▸ Exercise objective
Read the data, and whenever a line holds the word "Events", report that line.

▸ Input data
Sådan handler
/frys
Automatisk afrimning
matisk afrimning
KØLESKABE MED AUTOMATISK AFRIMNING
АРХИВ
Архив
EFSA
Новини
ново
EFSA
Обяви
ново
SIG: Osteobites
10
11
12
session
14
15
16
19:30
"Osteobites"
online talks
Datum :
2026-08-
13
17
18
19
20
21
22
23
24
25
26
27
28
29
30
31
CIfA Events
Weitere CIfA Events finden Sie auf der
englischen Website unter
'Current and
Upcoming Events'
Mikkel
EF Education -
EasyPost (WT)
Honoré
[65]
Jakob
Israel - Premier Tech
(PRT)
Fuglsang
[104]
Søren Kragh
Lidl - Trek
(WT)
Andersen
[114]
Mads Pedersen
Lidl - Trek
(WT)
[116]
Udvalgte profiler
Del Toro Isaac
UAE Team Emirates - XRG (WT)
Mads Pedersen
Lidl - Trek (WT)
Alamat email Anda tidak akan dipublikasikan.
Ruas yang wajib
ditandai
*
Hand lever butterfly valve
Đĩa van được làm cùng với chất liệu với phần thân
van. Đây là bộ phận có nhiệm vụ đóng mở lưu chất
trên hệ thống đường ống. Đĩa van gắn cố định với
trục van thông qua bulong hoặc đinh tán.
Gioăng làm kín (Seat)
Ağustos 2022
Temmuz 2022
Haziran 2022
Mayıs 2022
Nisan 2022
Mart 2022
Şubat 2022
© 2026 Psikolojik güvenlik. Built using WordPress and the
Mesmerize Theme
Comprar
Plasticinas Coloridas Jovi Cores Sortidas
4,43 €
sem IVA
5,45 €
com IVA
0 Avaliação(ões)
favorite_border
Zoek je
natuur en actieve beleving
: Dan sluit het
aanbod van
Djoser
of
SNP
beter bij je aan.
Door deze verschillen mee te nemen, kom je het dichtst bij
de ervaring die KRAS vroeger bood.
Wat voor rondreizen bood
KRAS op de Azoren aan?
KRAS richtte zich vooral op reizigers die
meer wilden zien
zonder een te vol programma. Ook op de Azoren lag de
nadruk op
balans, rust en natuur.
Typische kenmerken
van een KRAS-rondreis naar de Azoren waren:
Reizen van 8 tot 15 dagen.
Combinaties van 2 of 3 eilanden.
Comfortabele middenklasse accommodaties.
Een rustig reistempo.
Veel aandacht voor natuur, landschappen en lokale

▸ Response for this exercise
CIfA Events
Weitere CIfA Events finden Sie auf der
Upcoming Events'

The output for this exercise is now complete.